Mark the start point as $E_3$, here we define $E_n$ which means that it takes $n$ sides to reach the final point.
we have such relationship:
take one side, it will definitely go to point as $E_2$:
$$E_3 = E_2 + 1$$
the probability is 2/3 to $E_1$ and 1/3 back to $E_3$:
$$E_2 = 2/3 (E_1 + 1) + 1/3 (E_3 + 1)$$
similar to $E_1$:
$$E_1 = 1/3 + 2/3 (1 + E_2)$$
solve these equations, you will get $E_3$ = 10.
A: Call the set containing only the starting vertex $A$.  You can move to any of three vertices next.  Call the set of them $B$.  For the next step, you can go back to $A$, or you can move on to any of three new vertices.  Call the set of those vertices $C$.  Finally, call the set containing the goal vertex $D$.
Call the expected number of steps from $A$ to $D$ $E(AD)$ etc.
Consider $E(BD)$.  We can write an equation for $E(BD)$ by considering what happens if you start at $B$ and take two steps.  You could go to $C$ and then to $D$.  The probability of this is $2/3$ for the first step and $1/3$ for the second, or $2/9$ over all.  
You could also go to $C$ and back, or to $A$ and back.  Either way, your new expected number of steps to $D$ is the same as it was before, because you're back where you started.  The probability of this is $7/9$ because probabilities add to one.
This gives
$E(BD) = 2/9(2) + 7/9(2 + E(BD))$
which means
$E(BD) = 9$
It takes one step to go from $A$ to $B$, so
$E(AD) = 10$
A: Hint: there are three kinds of vertices besides the target itself:
1) those one step from the target
2) those two steps from the target
3) the vertex opposite to the target
Let u_i be the expected number of steps, starting at a vertex of type i, until it reaches the target.  Considering the possibilities for the first step from a vertex of type i, write
three equations expressing u_i in terms of the other u_j.  Then solve.
A: I've been challenged whith this exercice but with a slight difference.
The difference is that if I get vertex 8 (beginning from 1) then the ant dies.

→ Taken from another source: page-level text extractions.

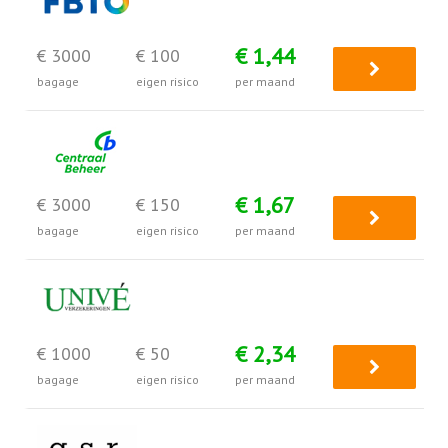
€ 1,44
€ 3000
€ 100
bagage
eigen risico
per maand
€ 1,67
€ 3000
€ 150
bagage
eigen risico
per maand
€ 2,34
€ 1000
€ 50
bagage
eigen risico
per maand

And the question is "What probabilities I have to die?"
I know from the above answers that the number of expected steps from 1 to 8 is 10, then it means that is more difficult to die on vertex 8 than in vertex for example 7, due to the expected number of steps to reach vertex 7 is smaller than in vertex 8 and that means that the probability to die is higher on vertex 7 because of is easier to reach.
But...I don't know exactly how to express it in terms of PROBABILITY.
Anyone could open my mind? Thanks